# AIM OF THE TASK:
Read the data below. Every line holding the string "когда" must be copied.

BEGIN INPUT

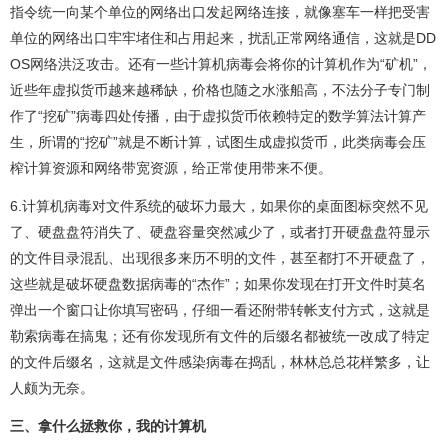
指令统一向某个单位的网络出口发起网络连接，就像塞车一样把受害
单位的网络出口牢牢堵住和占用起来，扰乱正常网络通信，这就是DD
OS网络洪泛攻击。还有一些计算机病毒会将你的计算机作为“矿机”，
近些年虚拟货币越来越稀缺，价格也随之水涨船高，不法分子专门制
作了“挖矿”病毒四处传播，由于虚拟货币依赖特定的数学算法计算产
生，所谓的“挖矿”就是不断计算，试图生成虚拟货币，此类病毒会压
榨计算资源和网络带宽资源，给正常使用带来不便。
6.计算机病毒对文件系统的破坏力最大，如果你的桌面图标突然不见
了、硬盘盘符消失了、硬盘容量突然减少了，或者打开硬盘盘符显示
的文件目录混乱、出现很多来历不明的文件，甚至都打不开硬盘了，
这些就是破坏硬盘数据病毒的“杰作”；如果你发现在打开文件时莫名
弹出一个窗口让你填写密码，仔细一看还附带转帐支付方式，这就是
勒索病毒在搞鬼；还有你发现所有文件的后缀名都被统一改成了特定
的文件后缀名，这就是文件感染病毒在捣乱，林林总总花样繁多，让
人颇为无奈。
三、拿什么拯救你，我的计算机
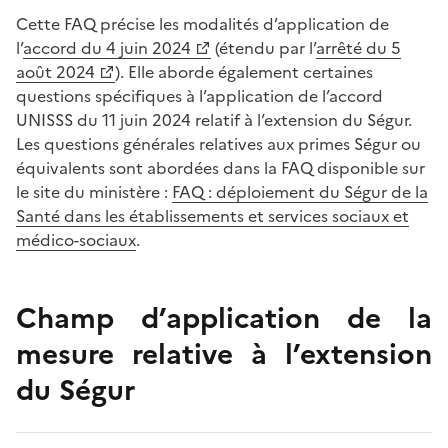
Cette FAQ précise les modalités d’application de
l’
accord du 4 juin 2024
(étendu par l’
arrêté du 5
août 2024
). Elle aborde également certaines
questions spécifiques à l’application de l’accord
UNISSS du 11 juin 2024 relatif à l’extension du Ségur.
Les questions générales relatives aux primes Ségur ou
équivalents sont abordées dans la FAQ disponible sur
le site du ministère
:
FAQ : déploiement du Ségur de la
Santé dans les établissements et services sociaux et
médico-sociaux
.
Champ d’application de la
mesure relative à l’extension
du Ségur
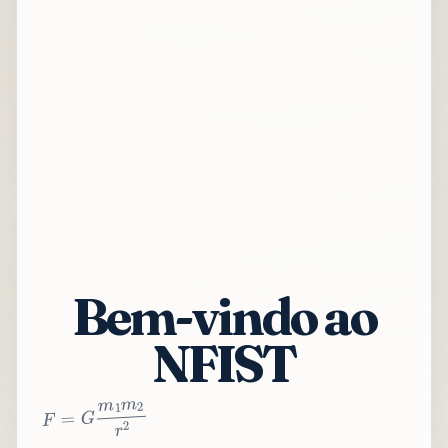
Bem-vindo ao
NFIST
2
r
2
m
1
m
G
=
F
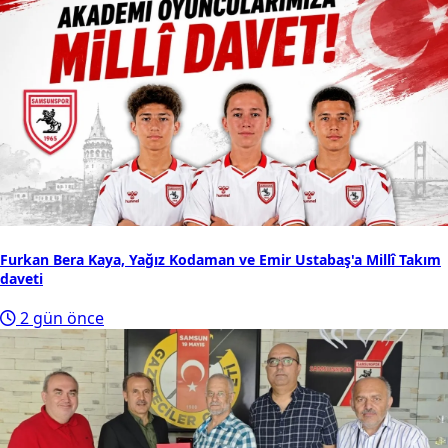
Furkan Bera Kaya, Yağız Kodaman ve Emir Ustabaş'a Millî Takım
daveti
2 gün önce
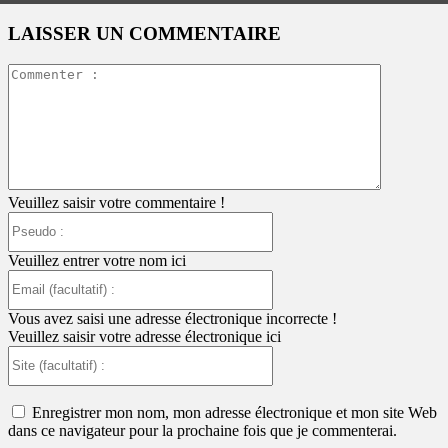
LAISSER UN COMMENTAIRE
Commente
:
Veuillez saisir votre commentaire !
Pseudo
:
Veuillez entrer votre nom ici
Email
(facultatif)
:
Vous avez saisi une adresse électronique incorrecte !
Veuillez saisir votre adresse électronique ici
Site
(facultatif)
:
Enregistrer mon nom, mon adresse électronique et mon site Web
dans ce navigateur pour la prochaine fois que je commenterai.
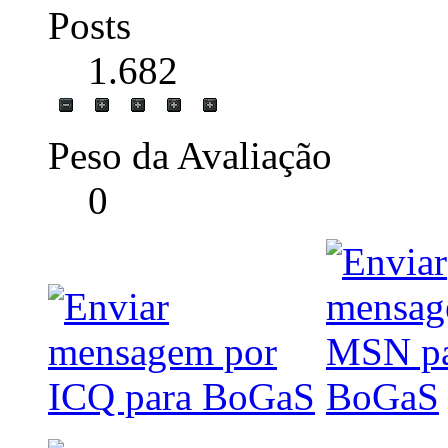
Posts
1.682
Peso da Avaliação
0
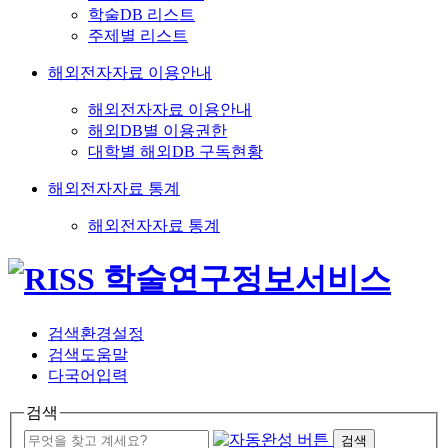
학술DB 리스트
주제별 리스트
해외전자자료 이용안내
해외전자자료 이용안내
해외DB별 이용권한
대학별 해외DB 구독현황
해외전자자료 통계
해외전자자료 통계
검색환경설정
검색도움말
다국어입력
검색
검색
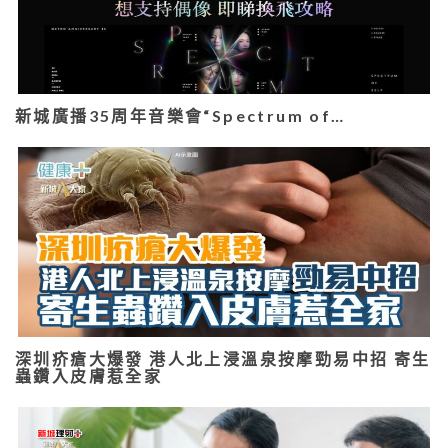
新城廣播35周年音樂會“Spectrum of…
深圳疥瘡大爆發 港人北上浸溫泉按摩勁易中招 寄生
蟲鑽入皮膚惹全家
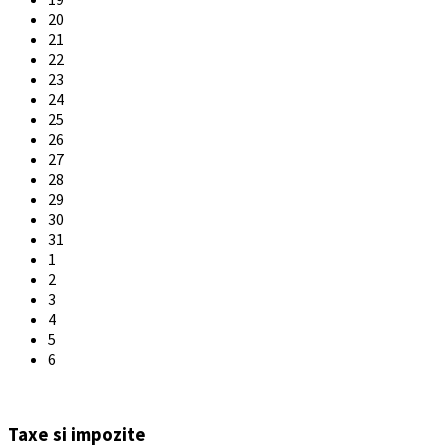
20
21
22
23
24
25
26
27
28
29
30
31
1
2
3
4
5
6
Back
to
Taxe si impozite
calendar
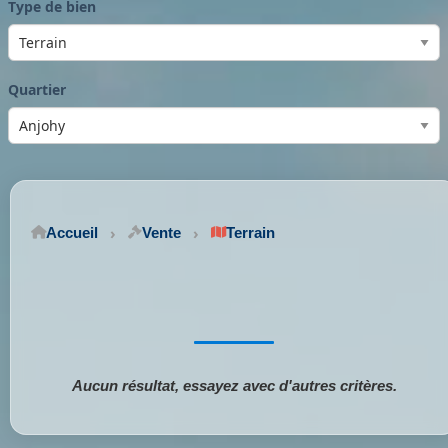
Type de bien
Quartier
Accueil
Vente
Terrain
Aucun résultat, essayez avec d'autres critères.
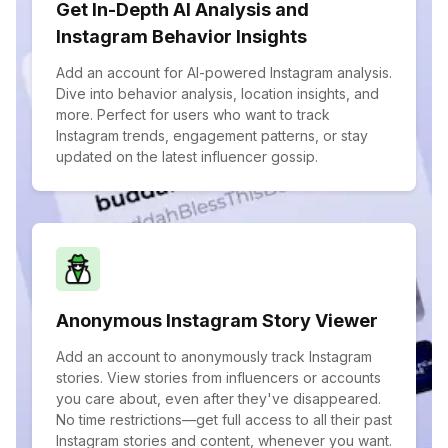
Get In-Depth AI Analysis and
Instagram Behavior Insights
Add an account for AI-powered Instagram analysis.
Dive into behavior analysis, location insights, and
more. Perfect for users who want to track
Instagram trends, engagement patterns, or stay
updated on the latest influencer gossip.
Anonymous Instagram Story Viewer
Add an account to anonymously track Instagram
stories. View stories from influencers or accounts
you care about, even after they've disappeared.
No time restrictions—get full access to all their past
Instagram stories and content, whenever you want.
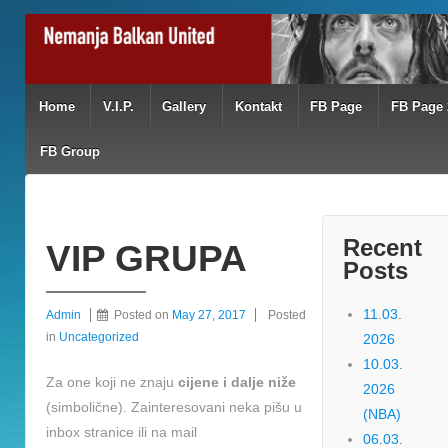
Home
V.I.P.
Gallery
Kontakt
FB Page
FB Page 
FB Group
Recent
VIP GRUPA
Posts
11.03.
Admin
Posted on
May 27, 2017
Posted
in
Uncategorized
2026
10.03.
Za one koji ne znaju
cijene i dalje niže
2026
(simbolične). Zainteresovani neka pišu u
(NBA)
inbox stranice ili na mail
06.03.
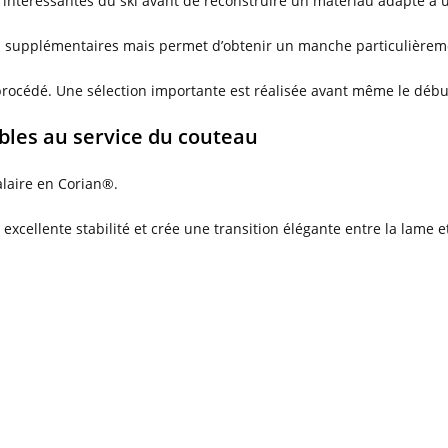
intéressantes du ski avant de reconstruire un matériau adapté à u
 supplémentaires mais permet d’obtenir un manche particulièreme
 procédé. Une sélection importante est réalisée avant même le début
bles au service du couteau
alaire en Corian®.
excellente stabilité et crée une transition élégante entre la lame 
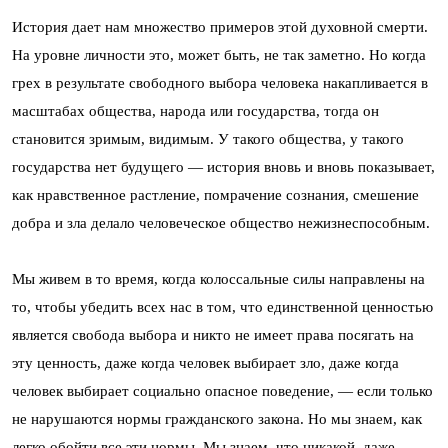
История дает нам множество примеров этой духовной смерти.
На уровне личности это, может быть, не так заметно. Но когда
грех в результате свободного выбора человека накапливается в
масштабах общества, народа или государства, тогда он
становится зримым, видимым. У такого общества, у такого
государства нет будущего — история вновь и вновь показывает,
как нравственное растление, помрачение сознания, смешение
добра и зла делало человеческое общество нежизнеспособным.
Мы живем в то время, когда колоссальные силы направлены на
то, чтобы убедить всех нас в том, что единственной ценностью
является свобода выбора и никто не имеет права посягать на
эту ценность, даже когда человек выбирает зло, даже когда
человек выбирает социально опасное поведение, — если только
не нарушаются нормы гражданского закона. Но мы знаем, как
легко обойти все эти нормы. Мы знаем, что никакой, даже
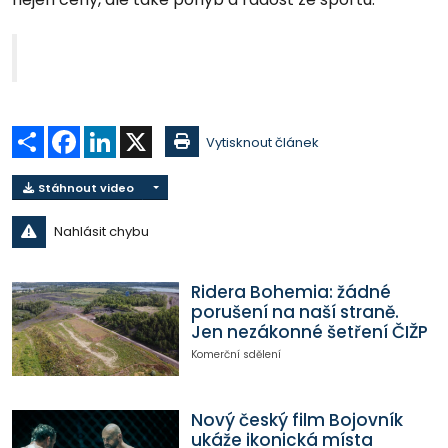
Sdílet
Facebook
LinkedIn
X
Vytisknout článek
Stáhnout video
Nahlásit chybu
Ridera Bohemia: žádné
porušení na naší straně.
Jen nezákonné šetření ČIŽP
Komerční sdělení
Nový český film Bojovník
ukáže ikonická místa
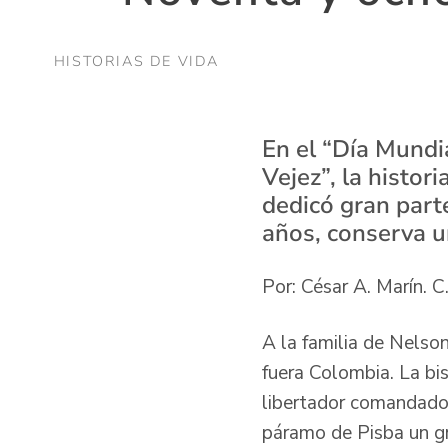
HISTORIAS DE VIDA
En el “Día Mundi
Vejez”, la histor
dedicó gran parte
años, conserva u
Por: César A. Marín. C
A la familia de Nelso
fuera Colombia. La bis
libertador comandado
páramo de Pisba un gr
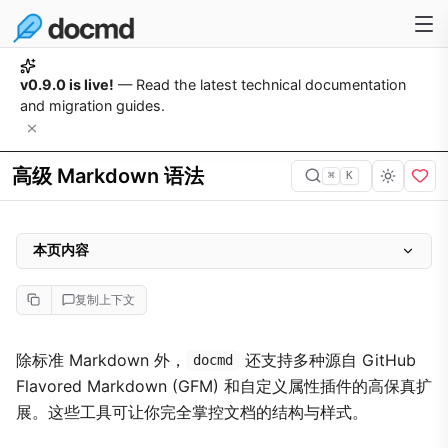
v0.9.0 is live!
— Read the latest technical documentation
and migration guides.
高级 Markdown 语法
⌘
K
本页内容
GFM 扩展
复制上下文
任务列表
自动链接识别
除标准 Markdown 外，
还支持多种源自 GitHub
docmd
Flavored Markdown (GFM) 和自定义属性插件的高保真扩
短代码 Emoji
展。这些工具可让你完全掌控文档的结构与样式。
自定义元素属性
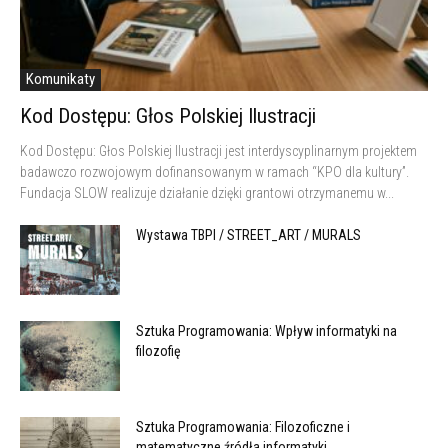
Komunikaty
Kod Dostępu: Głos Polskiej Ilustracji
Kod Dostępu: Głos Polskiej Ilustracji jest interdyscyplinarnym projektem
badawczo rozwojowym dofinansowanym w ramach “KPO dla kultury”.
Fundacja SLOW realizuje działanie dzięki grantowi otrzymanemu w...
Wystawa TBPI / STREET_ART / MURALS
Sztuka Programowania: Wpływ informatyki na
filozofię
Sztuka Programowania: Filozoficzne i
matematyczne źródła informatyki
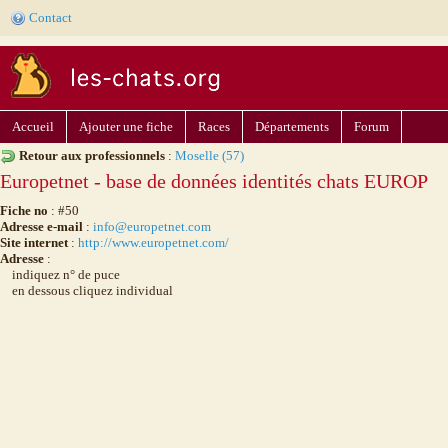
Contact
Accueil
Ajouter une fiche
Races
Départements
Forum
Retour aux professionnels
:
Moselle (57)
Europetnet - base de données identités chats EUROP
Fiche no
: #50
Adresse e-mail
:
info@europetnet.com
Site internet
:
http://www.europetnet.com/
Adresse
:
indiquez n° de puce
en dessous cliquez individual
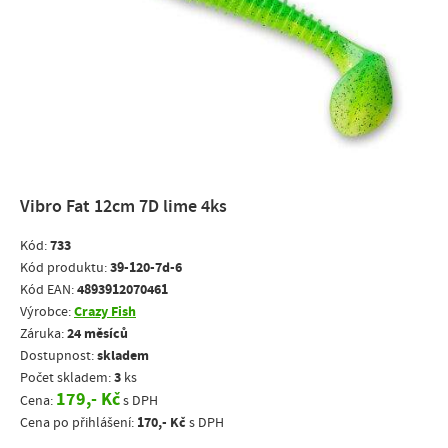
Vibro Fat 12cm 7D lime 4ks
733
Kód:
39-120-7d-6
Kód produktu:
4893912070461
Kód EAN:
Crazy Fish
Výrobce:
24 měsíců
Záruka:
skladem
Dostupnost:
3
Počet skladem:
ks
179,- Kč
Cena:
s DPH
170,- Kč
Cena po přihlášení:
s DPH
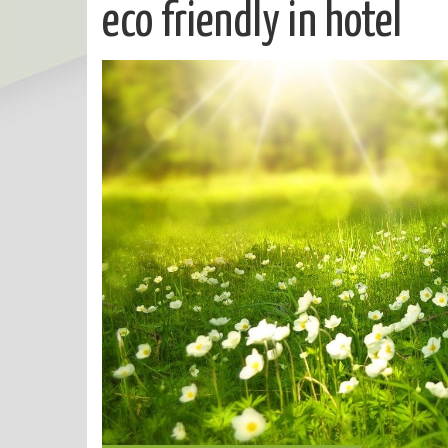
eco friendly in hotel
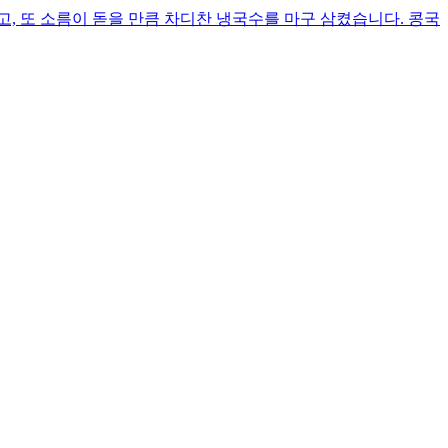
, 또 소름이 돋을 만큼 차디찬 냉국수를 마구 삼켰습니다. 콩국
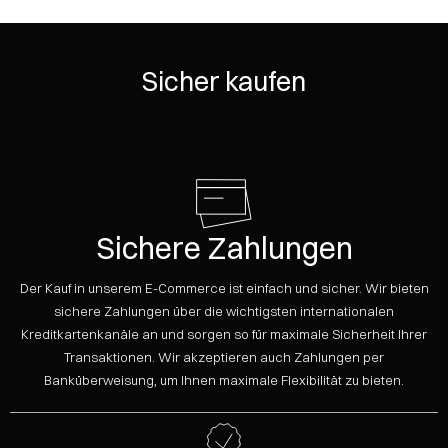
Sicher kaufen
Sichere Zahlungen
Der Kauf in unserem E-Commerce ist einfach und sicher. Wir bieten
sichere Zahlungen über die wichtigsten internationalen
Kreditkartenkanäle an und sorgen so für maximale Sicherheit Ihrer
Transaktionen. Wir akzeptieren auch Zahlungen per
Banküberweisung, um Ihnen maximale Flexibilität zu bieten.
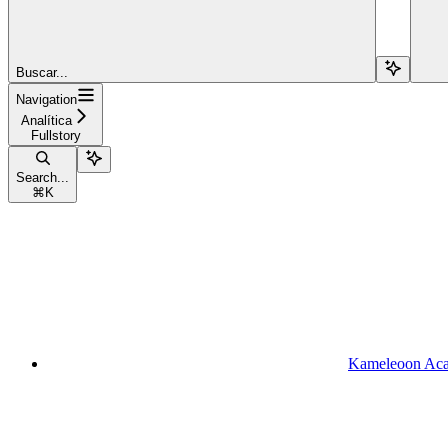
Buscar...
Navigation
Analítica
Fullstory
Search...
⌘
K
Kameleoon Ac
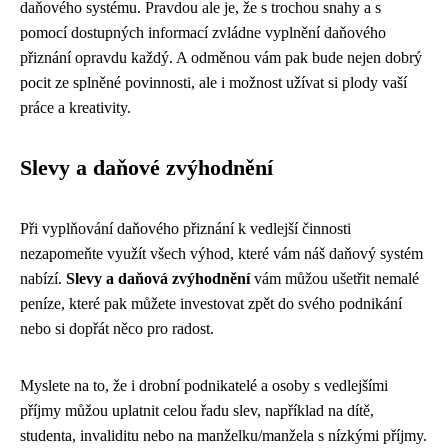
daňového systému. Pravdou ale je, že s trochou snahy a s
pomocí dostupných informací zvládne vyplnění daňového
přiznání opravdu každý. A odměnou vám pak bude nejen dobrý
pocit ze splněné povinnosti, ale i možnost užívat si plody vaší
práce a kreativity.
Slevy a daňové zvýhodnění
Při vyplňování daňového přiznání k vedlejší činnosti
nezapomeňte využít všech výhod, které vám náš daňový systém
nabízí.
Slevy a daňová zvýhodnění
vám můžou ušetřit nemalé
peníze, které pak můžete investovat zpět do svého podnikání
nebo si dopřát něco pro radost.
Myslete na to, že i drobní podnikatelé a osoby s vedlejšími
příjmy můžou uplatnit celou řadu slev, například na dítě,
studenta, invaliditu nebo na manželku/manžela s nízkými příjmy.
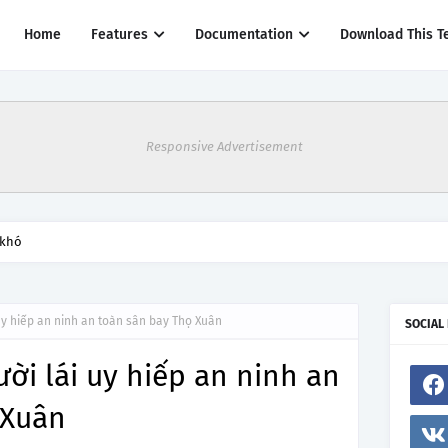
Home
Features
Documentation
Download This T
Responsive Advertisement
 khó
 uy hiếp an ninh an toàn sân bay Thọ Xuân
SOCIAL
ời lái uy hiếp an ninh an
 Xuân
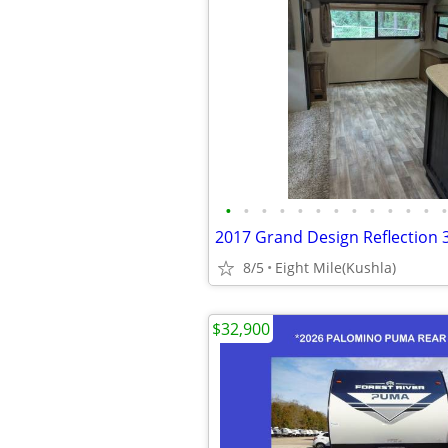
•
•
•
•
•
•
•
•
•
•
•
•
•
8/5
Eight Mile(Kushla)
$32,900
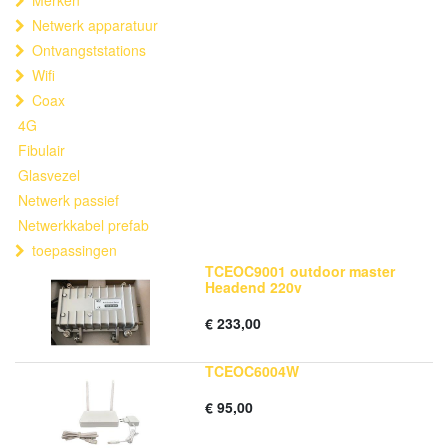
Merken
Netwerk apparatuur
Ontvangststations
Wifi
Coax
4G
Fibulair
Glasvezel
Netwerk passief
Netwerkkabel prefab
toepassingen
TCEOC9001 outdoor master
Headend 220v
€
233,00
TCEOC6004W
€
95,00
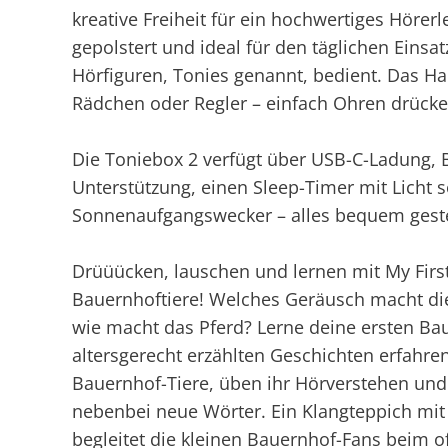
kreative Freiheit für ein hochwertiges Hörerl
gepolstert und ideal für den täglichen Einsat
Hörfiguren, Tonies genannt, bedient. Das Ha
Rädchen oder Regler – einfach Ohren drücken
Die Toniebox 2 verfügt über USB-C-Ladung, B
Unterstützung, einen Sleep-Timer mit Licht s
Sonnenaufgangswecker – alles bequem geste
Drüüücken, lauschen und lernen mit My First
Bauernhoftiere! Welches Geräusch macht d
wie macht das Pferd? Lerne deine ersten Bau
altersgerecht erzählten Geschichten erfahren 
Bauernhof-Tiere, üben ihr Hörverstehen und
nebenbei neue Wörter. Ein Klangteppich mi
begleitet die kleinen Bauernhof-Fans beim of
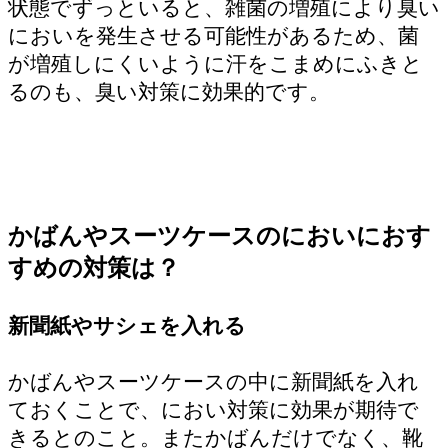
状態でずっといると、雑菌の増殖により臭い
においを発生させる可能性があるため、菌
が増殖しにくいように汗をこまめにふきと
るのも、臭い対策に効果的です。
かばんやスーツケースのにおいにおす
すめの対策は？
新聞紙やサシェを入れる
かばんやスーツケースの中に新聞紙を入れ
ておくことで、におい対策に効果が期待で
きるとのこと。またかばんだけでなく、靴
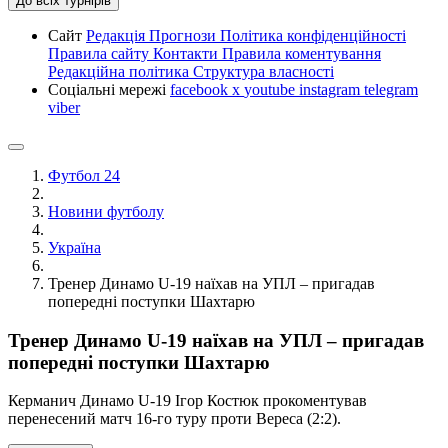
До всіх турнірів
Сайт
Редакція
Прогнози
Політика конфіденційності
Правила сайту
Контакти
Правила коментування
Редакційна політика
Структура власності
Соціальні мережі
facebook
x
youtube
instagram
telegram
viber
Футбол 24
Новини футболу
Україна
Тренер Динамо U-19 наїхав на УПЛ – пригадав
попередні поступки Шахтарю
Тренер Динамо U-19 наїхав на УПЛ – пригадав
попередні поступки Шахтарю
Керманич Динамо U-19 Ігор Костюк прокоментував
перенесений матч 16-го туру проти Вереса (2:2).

END INPUT

# WRITTEN RESPONSE:
На уровне личности это, может быть, не так заметно. Но когда
Мы живем в то время, когда колоссальные силы направлены на
эту ценность, даже когда человек выбирает зло, даже когда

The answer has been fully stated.